The Ofi Press Magazine

International Poetry and Literature from Mexico City

Poetry Review: Women and Literature: A Feminist Reading of Kurdish Women’s Poetry by Saman Balaky

Women and Literature: A Feminist Reading of Kurdish Women’s Poetry

Saman Balaky

Scholars’ Press 2014

£83

Review by Pippa Little

Published in issue 39 of The Ofi Press

 

 

 

 

There is something moving and poignant about reading this comprehensive, thoroughly-researched and sympathetic overview of Kurdish women’s poetry.

That’s because most of the poets and their work remain unable to speak for themselves directly, untranslated for the most part into more widely-used languages such as Spanish and English and ignored by their own literary establishment (and those of other countries).

This book attempts to bring this work into a wider arena and to provide the serious critical attention it has lacked so far. It’s the result of a PhD thesis which the Kurdish scholar Saman Balaky completed at Exeter University in 2013. It focuses on the period 1990-2009  when women’s writing experienced a ‘hectic’ flowering, partly as a result of Southern Kurdistan’s liberation in 1991 following the overthrow of the Iraqi Ba’th regime.

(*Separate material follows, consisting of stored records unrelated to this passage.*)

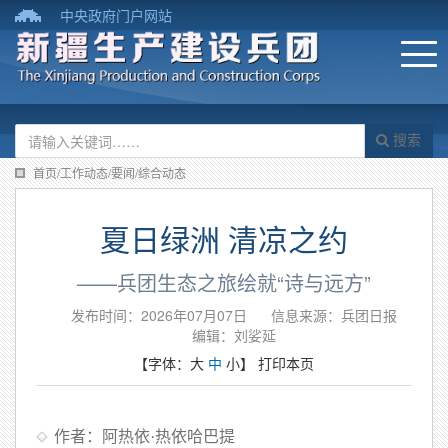
中央政府门户网站
搜索
首页/工作动态/要闻/综合动态
夏日绿洲 清凉之约
——兵团生态之旅绘就“诗与远方”
发布时间：2026年07月07日
信息来源：​兵团日报
编辑：刘娑延
【字体：
大
中
小
】
打印本页
作者：阿热依·热依哈巴提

Balaky studies seven poets in the Diaspora and seventeen living in Southern Kurdistan, all writing in Sorani Kurdish.

The theoretical structure is, as it states, specifically feminist, drawing on Anglo-American scholarship and gynocritics, particularly influenced by Elaine Showalter. Balaky also compares the different experiences and influences of the two different groups and reflects on how these impact on themes of gender and nationalism.

His analysis then is predominantly thematic, concentrating on how the poets express their struggles against patriarchy, misogynistic laws and tribalism depending on whether they write from home or from the Diaspora. While those in Kurdistan write of the female /maternal personification of homeland, poets abroad write defiantly of women’s sexuality in the face of repression; the poet Heme writes of her longing for home in exile.

Balaky writes that the work of a Kurdish woman poet ‘literally holds the exact features of her life and the real stories she has experienced since her childhood’. From the initial and important ‘airing of grievances’, as he puts it, the search for a ‘female writing’ comes into being, separate from that of masculine-dominated society and culture. In many ways he mirrors this progression with the feminist wave of Western poetry which rose in the 1960/1970s, attributing to it similar triggers.

My knowledge of Kurdish history, politics and women’s poetry is slight: the only familiar names here are Choman Hardi and Nazand Begikhani. I am wary of  accepting too easily the apparent  similarities set out here between what I know of the Western rise of feminist poetry with that in Kurdistan. I feel there is too smooth an ellision and that the Kurdish circumstances have their own complexities, the poetry more subtle differences as well as similarities. It is therefore so important that these voices be translated into a wide variety of languages. Bells of Speech by Nazand Begikhani is available in English translation, and Choman Hardi and Mimi Khalvati have translated the work of Kajal Ahmad into English. Hardi herself has a collection, Life for Us, published in English from Bloodaxe. Balaky’s quotes from his seventeen poets are powerful: the poet Ehmed personifies the street as symbolic of  visionary independence and right of access in contrast to the closed, oppressive house and writes:  ‘When I arrive at the station of women-killers/I have a feeling/that I love the street more than man’. Later, Balaky translates these lines of hers from the long poem ‘The History of the Apple Tree’:

           Since then like a tree

           How without any leaves on

           Resists the harshness of winter

           I too without weapon, barehandedly

           Stand in the face of the law of tribal ism and submission

This is a most welcome and important book which brings a  new and wider readership to these  ignored and undervalued poets. If the theoretical structure is a bit too US and Eurocentric, there will hopefully be further studies to unravel more complex patterns and comparisons in the future. In the meantime, this poetry needs

 

translation into other languages – Spanish, German, Italian, Swedish, English, Portugese, Japanese, Chinese and more  -  by other poets so their voices can be heard to the best advantage, less mediated and arranged as specimens.